[Transcribed page contents]
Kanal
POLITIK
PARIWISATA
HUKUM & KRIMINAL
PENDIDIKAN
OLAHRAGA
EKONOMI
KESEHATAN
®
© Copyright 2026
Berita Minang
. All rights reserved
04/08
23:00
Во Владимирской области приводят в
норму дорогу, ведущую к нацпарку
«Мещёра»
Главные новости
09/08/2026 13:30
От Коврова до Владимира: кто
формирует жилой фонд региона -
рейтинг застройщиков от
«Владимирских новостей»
--
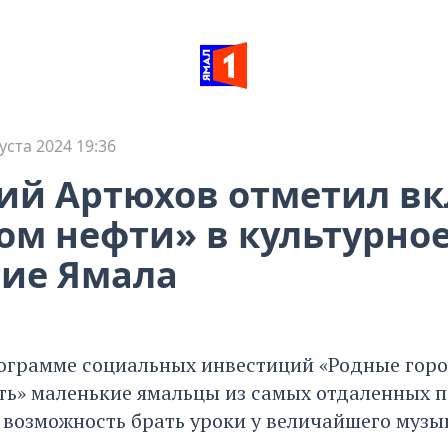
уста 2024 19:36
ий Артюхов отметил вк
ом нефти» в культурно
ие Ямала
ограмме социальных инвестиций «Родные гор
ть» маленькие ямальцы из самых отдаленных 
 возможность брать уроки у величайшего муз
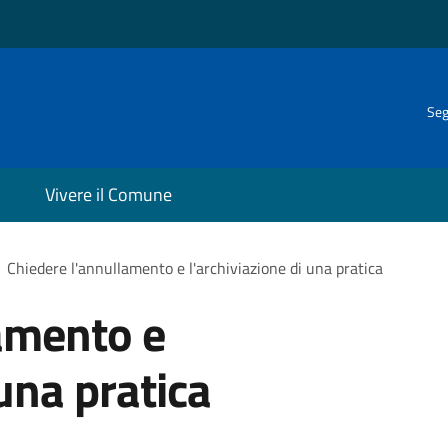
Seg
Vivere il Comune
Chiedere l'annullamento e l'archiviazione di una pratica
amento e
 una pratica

● **WHAT THE EXERCISE ASKS**: From the data above, copy every line where "pratica" appears.

● **SOLUTION**:
Chiedere l'annullamento e l'archiviazione di una pratica
 una pratica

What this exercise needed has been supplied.